This year’s World Environment Day, June 5, is being hosted by Angola and explores the scourge of the illegal wildlife products trade, from rhino horns to rare orchids.
Themed Go Wild for Life, WED celebrates the stronger laws to combat illegal trade and greater global awareness of the problem, yet acknowledges there is much work yet to do.
“More people need to understand the damage this illicit business is doing to our environment, livelihoods, communities and security,” said the United Nations Environment Program (UNEP) in a statement on its Web site (WED is the brainchild of UNEP). “We must change our habits and behaviour so that demand for illegal wildlife products falls.”
By shining a light on this type of threat, UNEP is encouraging global citizens to think broadly about all the ways they can protect thousands of species of both plants and animals for the sake of future generations.
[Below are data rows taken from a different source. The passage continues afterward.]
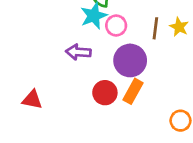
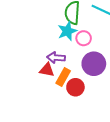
orange rectangle: (133, 91) -> (63, 77), moved
red triangle: (32, 100) -> (47, 70), moved

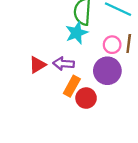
pink circle: (84, 38) -> (112, 45), moved
red triangle: (47, 70) -> (37, 65), moved, turned -42

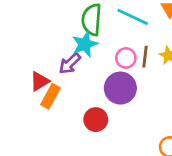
purple arrow: (64, 64) -> (70, 63), moved, turned -48
orange rectangle: (72, 86) -> (51, 96), moved

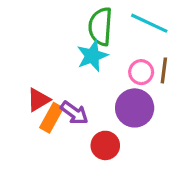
purple arrow: (70, 63) -> (74, 113), moved, turned -100

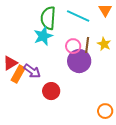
purple circle: (135, 108) -> (79, 61), moved

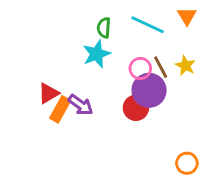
green semicircle: (48, 18) -> (104, 28), size x0.6
brown line: (87, 45) -> (161, 67), turned -35
red circle: (51, 91) -> (136, 108), moved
An example of CIP’s work to safeguard potato species are ongoing trials in Uganda to develop crops that can better resist late blight, the number-one disease afflicting the global potato crop.
Late blight, a huge problem everywhere, is especially intense in Southwestern Uganda, where the trials are occurring.
While fungicide application has historically been the smallholder farmer’s best weapon with which to combat late blight, its costs cuts deeply into the farmer’s profit margin, says Marc Ghislain, program leader at CIP. To make matters worse, some potato varieties no longer respond to the fungicide.
One of the potatoes being trialed now, a variant of the Victoria cultivar, is exhibiting resistance to late blight, which renders fungicide application moot. The new potato is a result of cross-breeding the white Victoria potato with several of its non-edible wild relatives to confer their disease resistance into the new cultivar.
Threats to food security posed by late blight – and to farmers’ financial security due to their being forced to siphon off a substantial chunk of their income to purchase fungicide – must be considered in a global environment context.